I smiled.
"Fonder than you were at the beginning?"
"Yes, then we weren't exactly struck on you."
I think he was speaking at his comrades. Their instinct must have made them realise my friendly intentions. They quickly became more familiar and expansive. The last barrier had fallen.
I again appreciated Guillaumin's perspicuity. According to him these people dreaded betraying whatever tenderness and delicacy was aroused in them, by putting it into words. They were shy of talking about themselves, and expanded more willingly on a thousand and one abstract subjects. I had resigned myself to listening to an endless flow of words and pointless tales. They were flattered by my attention, and I was surprised to find them ten times less childish and narrow in their talk than many drawing-room conversationalists. It was the taste, innate in the French, for discussion and reasoning. Penetration and logic are ordinary qualities in them. Icard laid before me his views on the questions which impassioned him: agricultural economy, modern implements, the introduction of new crops, the causes and consequences of the population of the country districts, the remedies to be applied to it—all problems of vital importance to the nation. I who claimed to be so eclectic had to blush for myself because I had never considered them.
With him, and with some of the others, I took a delight in broaching the subject of socialistic doctrines. We were at one in our premises. Starting from that point I used to get them to talk, curious to see how much electioneering patter they had retained. More than mere words, in any case! Some of them were imbued with the party point of view. Each of them, for that matter, followed wherever his temperament led him. Prunelle, the jeweller, favoured the view that the state should interfere as little as possible with individual enterprise. Icard, for his part, was a staunch advocate of a sort of dominant collectivism: of the most perfect organisation of society, down to the very smallest details, by its chosen representatives. He said to me:
"Look at the Bosches. They have it in a sense. That's what constitutes their strength. It's sad to think the poor brutes have to work for the King of Prussia!"

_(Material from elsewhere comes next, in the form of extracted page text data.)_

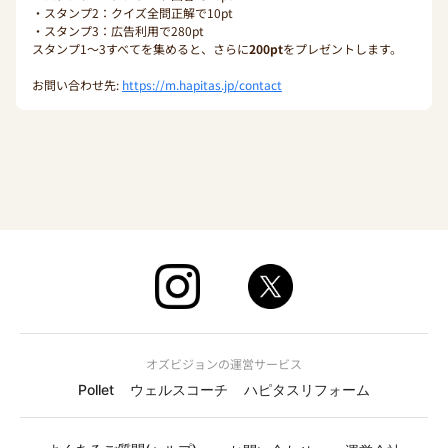
・スタンプ2：クイズ全問正解で10pt
・スタンプ3：広告利用で280pt
スタンプ1〜3すべてを集めると、さらに
200pt
をプレゼントします。
お問い合わせ先:
https://m.hapitas.jp/contact
オズビジョンの運営サービス
Pollet
ウェルスコーチ
ハピタスリフォーム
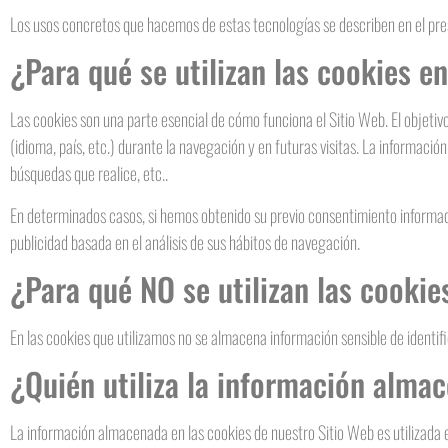
Los usos concretos que hacemos de estas tecnologías se describen en el pr
¿Para qué se utilizan las cookies e
Las cookies son una parte esencial de cómo funciona el Sitio Web. El objetiv
(idioma, país, etc.) durante la navegación y en futuras visitas. La informaci
búsquedas que realice, etc..
En determinados casos, si hemos obtenido su previo consentimiento informad
publicidad basada en el análisis de sus hábitos de navegación.
¿Para qué NO se utilizan las cookie
En las cookies que utilizamos no se almacena información sensible de identif
¿Quién utiliza la información alma
La información almacenada en las cookies de nuestro Sitio Web es utilizada 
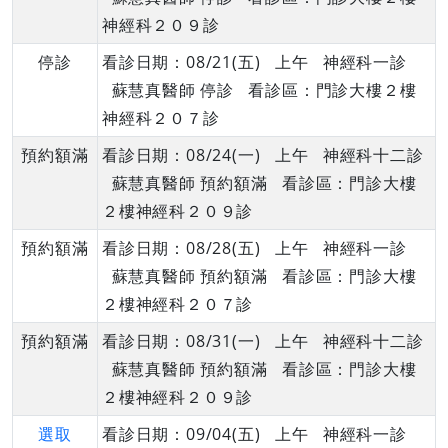
神經科２０９診
停診
看診日期：08/21(五) 上午 神經科一診
蘇慧真醫師 停診 看診區：門診大樓２樓
神經科２０７診
預約額滿
看診日期：08/24(一) 上午 神經科十二診
蘇慧真醫師 預約額滿 看診區：門診大樓
２樓神經科２０９診
預約額滿
看診日期：08/28(五) 上午 神經科一診
蘇慧真醫師 預約額滿 看診區：門診大樓
２樓神經科２０７診
預約額滿
看診日期：08/31(一) 上午 神經科十二診
蘇慧真醫師 預約額滿 看診區：門診大樓
２樓神經科２０９診
選取
看診日期：09/04(五) 上午 神經科一診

I tried, too, to probe their inmost convictions. Were they really keen about this struggle which would determine the future of their race?
It did not take long to convince me of it. Their patriotism was not an abstract quality: it was more than that—a tradition, almost a physical need. A free France was just as vital to them as eating or breathing. I had the opportunity of admiring the moral unity accomplished by the work of centuries of history. The Prussians had done these Beaucerons a personal injury in violating the distant Eastern frontier. No peace for them before these brigands had been sent back to where they came from! The question of Alsace-Lorraine affected them in a lesser degree. It was a long way off—almost an accomplished fact! But nevertheless it must be won back, if only as a matter of personal pride, for "swank"!